Based on the theory of elastic carbody vibration, the partial differential equation [18] governing the vibration of the carbody can be written as:

$$EI{\displaystyle \frac{{\partial }^{4}z(x,t)}{\partial x^4}}+\mu I{\displaystyle \frac{{\partial }^{5}z(x,t)}{\partial t\partial x^4}}+\rho A{\displaystyle \frac{{\partial }^{2}z(x,t)}{\partial t^2}}={\displaystyle \sum _{j=1}^2{F}_{sj}}\delta \left(x-x_j\right)+{\displaystyle \sum _{j=3}^4{F}_{ej}}\delta \left(x-x_j\right)$$

(3)

where:

• $E$ is the elastic modulus of the carbody
• $I$ is the moment of inertia of the cross section
• $\mu$ is the internal hysteresis damping coefficient
• $\rho$ is the material density
• $A$ is the cross-sectional area
• $\delta$ is the Dirac function

Usually, the method of separation of variables is applied to solve Equation (3). Assuming the mode function and modal coordinate of the carbody for the i-th mode as $Y_i(x)$ and $q_i(t)$, respectively, if the carbody displacement $z(x,t)$ considers rigid carbody motion modes, then the first-order mode would be the heave mode, corresponding to the mode function:

$$Y_1(x)=1$$

The second-order mode would be the pitch mode, corresponding to the mode function:

$$Y_2(x)=x-L_c/2$$

where:

• L_c is the length of the carbody.

Therefore, the displacement of the carbody in the N-th mode, considering both rigid and elastic motion, can be expressed as:

$$z(x,t)=z_c(t)+(x-L_c/2){\theta }_c(t)+{\displaystyle \sum _{i=3}^n{Y}_i}(x)q_i(t)$$

(4)

where $z_c(t),{\theta }_c(t)$ are the heave and pitch mode displacements of the carbody, respectively.
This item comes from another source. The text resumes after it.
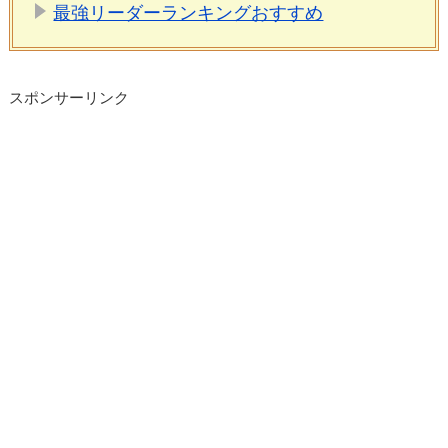
最強リーダーランキングおすすめ
スポンサーリンク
By substituting Equation (4) into Equation (3) and integrating along the length of the carbody while considering the orthogonality of the mode functions and the properties of the Dirac function, the motion equations for each mode of the carbody can be obtained as:

$$\left\{\begin{array}{l}{\ddot{q}}_i(t)+2{\xi }_i{\omega }_i{q}_i(t)={\displaystyle \sum _{j=1}^2\frac{Y_i\left(x_j\right)}{M_c}}{F}_{sj}+{\displaystyle \sum _{j=3}^4\frac{Y_i\left(x_j\right)}{M_c}}{F}_{ej}\\ M_c{\ddot{z}}_c(t)={\displaystyle \sum _{j=1}^2{F}_{sj}}+{\displaystyle \sum _{j=3}^4{F}_{ej}}{I}_c{\ddot{\theta }}_c(t)={\displaystyle \sum _{j=1}^2{F}_{sj}}(x-L_c/2)+{\displaystyle \sum _{j=1}^4{F}_{ej}}(x-L_c/2)\end{array}\right.$$

(5)

where:

• ${\omega }_i$ is the modal frequency of the elastic carbody, $i=3,4,5,\dots ,n$
• ${\xi }_i$ is the structural damping ratio, $i=3,4,5,\dots ,n$
• $M_c$ is the carbody mass
• $I_c$ is the pitch moment of inertia

Similarly, the heave displacement $z_e$ and pitch displacement ${\theta }_e$ of the equipment can be expressed as:

$$\left\{\begin{array}{l}{m}_e{\ddot{z}}_e={\displaystyle \sum _{j=3}^4{F}_{ej}}\\ I_e{\ddot{\theta }}_e={\displaystyle \sum _{j=3}^4{F}_{ej}}\left[x_i-\left(x_3+x_4\right)/2\right]\end{array}\right.$$

(6)

where:

• $m_e$ is the mass of the underfloor equipment
• $I_e$ is the moment of inertia of the underfloor equipment $i=3,4,5,\dots ,n$

It can be seen that the vibration environment of the underfloor equipment is mainly related to factors such as the mass of the underfloor equipment, the installation position of the underfloor equipment, and the stiffness and damping of the elastic connections of the underfloor equipment. Relevant studies have shown that for different underfloor equipment, the larger the equipment mass and the closer it is installed to the middle of the carbody, the more significant the effect of suppressing carbody elastic vibration. However, as the equipment moves farther away from the center of the carbody, its own vibration decreases, providing reference for the subsequent research in this paper.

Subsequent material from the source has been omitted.